The atmosphere grew still, the hostile air frigid, “You will not play hunter with me, Judgement.” Michael said coolly, power and rage deepening in his voice. 

“You are using up your lives, hunter,” Garrett growled, tightening his claws over her throat until one pierced her neck and drew a trickle of blood. 

“Can we play with her, master?” Xavier crooned into her ear. 

Her guns never wavered from the Archangel target, “You can kill me now but then who will you have to play tracker, Archangel?” She asked with a quirked brow. 

He tilted his head as though he were having a silent conversation, “Stop.” 

Garrett and Xavier slid away from her but remained by the doors. She holstered her guns and exhaled. She ignored the trickle of blood that seeped into the neckline of her grey tank top. She could smell the sweet tinge of her blood in the air, even with her tight casting over herself and perfume, what she was, the power of her being, vibrated in the air. A weaker being wouldn’t be able to catch it but the two immortals by the door were old and the Archangel? He was older than time itself and yet, he didn’t say anything about her humming blood. 

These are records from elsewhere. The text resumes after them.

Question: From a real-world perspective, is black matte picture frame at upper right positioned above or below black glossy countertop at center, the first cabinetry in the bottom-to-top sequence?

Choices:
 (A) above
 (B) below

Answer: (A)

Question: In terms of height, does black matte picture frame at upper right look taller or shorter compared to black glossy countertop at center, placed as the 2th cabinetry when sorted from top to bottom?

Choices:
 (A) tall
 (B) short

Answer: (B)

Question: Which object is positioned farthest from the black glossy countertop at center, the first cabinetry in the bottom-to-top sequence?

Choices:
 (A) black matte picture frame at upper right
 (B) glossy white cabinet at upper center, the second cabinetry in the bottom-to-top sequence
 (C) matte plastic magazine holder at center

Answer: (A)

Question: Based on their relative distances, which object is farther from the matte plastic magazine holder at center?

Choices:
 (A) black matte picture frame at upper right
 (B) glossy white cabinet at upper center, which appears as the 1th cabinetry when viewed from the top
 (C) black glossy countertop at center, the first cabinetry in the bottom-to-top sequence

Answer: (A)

The door opened to her side and she watched two angels step into the room. The office was large but it seemed to shrink with the force of their presences. She was all but drowning amidst the power and testosterone. “Caedmon and Eiran.” The Archangel introduced. 

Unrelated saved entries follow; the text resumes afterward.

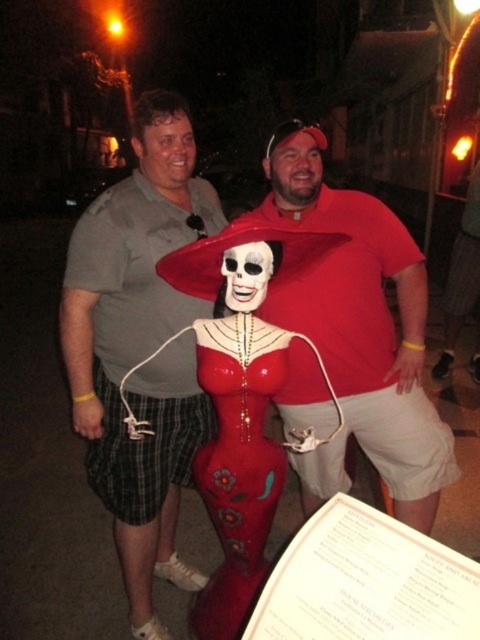 Question: Can you confirm if matte plastic statue at center is wider than glossy plastic statue at center?

Choices:
 (A) yes
 (B) no

Answer: (A)

Question: Does gray cotton shirt at center appear on the right side of matte red shirt at center?

Choices:
 (A) no
 (B) yes

Answer: (A)

Question: Which of the following is the closest to the observer?

Choices:
 (A) gray cotton shirt at center
 (B) matte red shirt at center
 (C) glossy plastic statue at center
 (D) matte red dress at center

Answer: (C)

Question: Which point is farther from the camera taking this photo?

Choices:
 (A) (259, 566)
 (B) (305, 218)

Answer: (B)

Question: Which point is farther to the camera?

Choices:
 (A) (332, 237)
 (B) (94, 337)
 (C) (291, 220)

Answer: (C)

Question: Is gray cotton shirt at center bigger than glossy plastic statue at center?

Choices:
 (A) yes
 (B) no

Answer: (A)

She turned and studied them. Eiran had beautiful midnight indigo wings that were tipped with black, marble skin and hair that glistened alabaster, curling under his ears. He was beautiful and he knew it by the arrogant grin he shot her. When she finally made it past his stunningly soft features, she blinked as she met cobalt eyes. He was stunning. A Renaissance masterpiece.

Her eyes flickered to Caedmon and she blinked. She’d never seen wings that were crystalline opal before. In all of her time in the city, she hadn’t even heard a whisper of an angel with such wings. The edges of his wings, like the edges of his obsidian hair that hung to his shoulders, were tipped with fiery orange. His skin was golden where Eiran’s was marble, and holy shit, his eyes, Calla thought dazedly. Shining pewter. No wonder people were angel struck. 

She remembered reading news articles about people forgetting everything the moment they saw angels. Some forgot they were crossing the street and were hit by oncoming traffic, others fell from bridges and drowned. She thought they were fools but staring into Caedmon’s eyes, she wondered if the heat pooling in her gut was a symptom and if being angel struck was so bad after all. 

Calla saw no amusement in his gaze like Eiran, no condescension like Garrett’s, not even malicious cruelty she’d seen in Xavier's. There was a remoteness to his eyes. A remoteness that came from age. He was old. In his eyes, she could see that he’d played witness to the downfall of many civilizations. Seen the decay of mortals until they were dust in the wind, the earth beneath their feet. 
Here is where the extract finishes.